Source: JP Morgan Asset Management

Even during the inflation spike of 2020–2022, gold prices declined — making it one of the worst-performing major asset class over that two-year stretch. While gold may act as a hedge against inflation in specific regimes, it is far from reliable in doing so.

Source: JP Morgan Asset Management

Fourth, gold generates no income. This may seem obvious, but in an environment where investors can now earn 4-5% from bonds and core real assets, the opportunity cost of holding gold is real.

It produces no income, and unlike productive assets, there is no underlying cashflow to grow over time. Any return depends entirely on changes in price, which rely heavily on sentiment rather than fundamentals.

In contrast, core real assets have delivered remarkably stable returns over the past three decades, with income often accounting for more than two-thirds of total return.
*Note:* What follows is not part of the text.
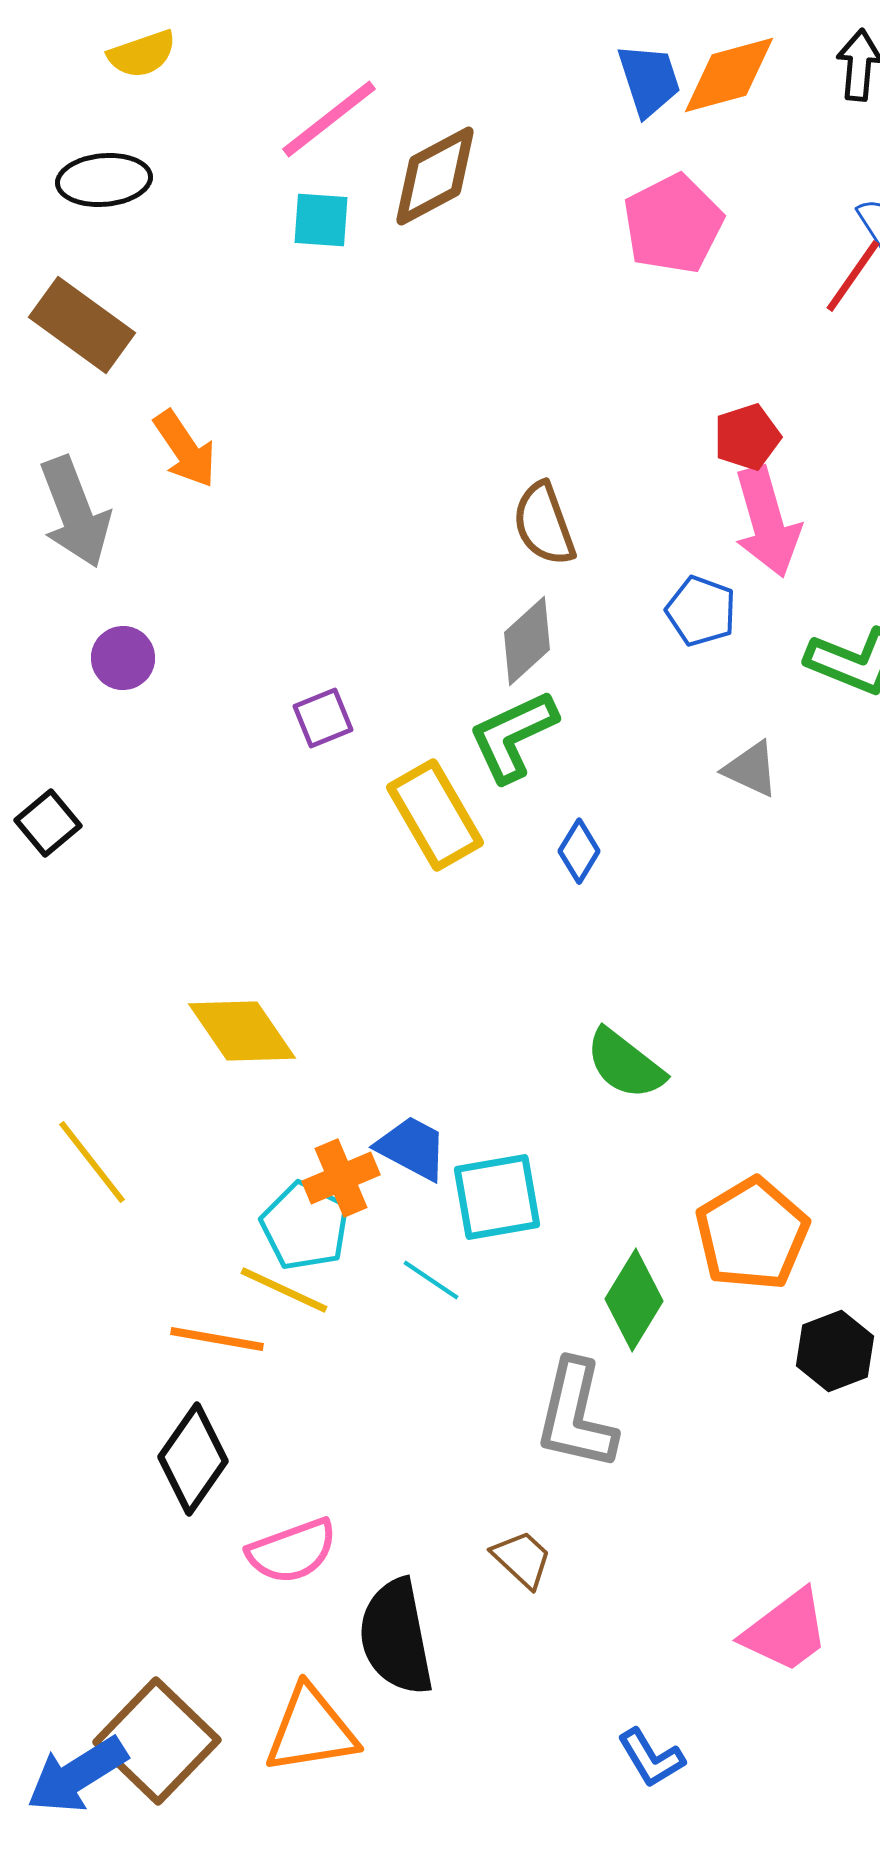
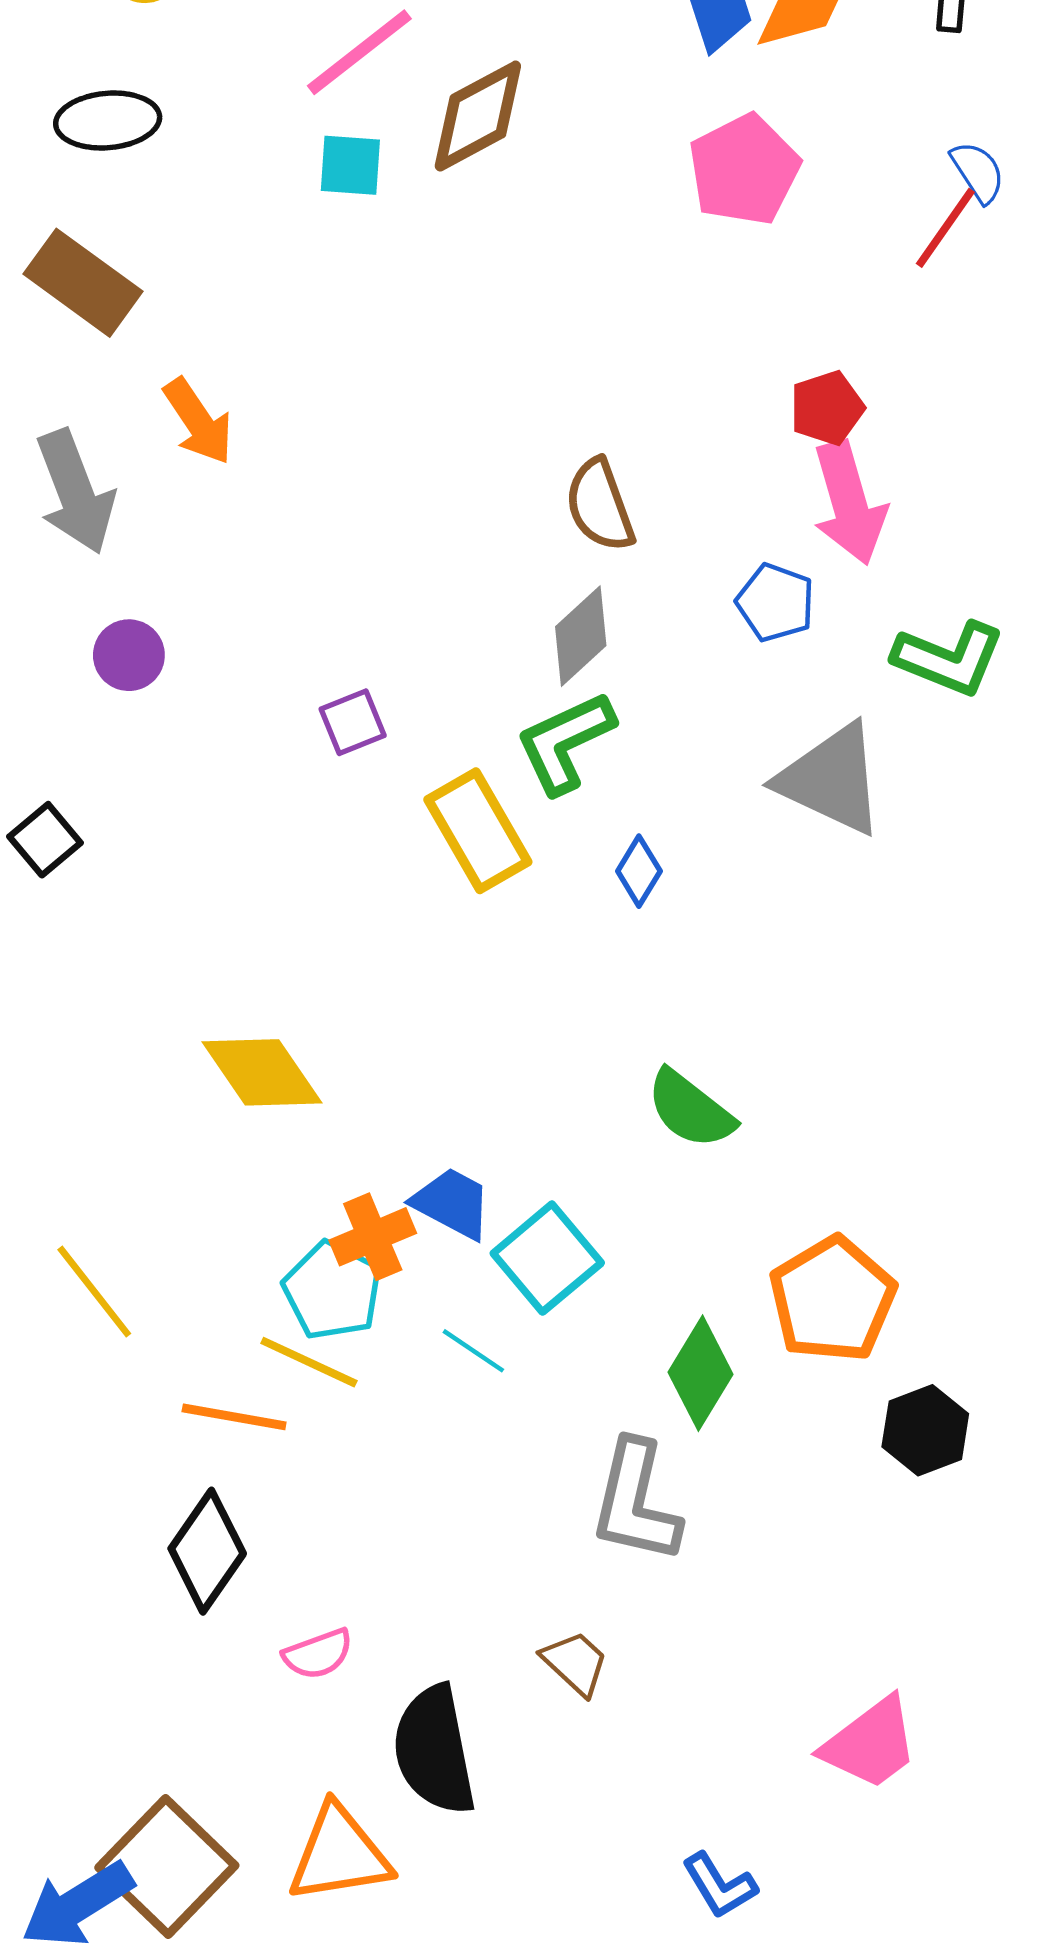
gray triangle: (751, 769) -> (831, 779), size x1.8
yellow line: (92, 1162) -> (94, 1292), moved
cyan square: (497, 1197) -> (547, 1258), turned -30
pink semicircle: (292, 1551) -> (318, 1654), size x0.7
That stability not only helps to lower overall portfolio volatility but also provides investors with a regular income stream.

 

So, what role should gold play in a portfolio?

Given today’s backdrop, gold clearly has a place. As a hedge against geopolitical shocks, deglobalisation, and weakening trust in fiat currencies, a modest allocation can offer diversification and optionality. And given the recent rally, many investors may regret not having owned more.

But gold is not a panacea. It’s volatile, generates no income, has a patchy track record as an inflation hedge, and has endured long periods of stagnation. Other core real assets, such as infrastructure, real estate, and timberland, share many of gold’s defensive attributes while also offering greater stability and a steady stream of income.

That’s why gold should not be seen as a silver bullet but as a source of diversification and optionality within a wider real assets strategy. On its own, it may be unreliable, but when paired with income-generating, lower-volatility assets like infrastructure or real estate, it can strengthen portfolios for a range of market regimes.

In a world of heightened uncertainty, owning some gold makes sense. Relying on gold as your only diversifier does not.

Aaron Hussein is a global market strategist at JP Morgan Asset Management. The views expressed above should not be taken as investment advice.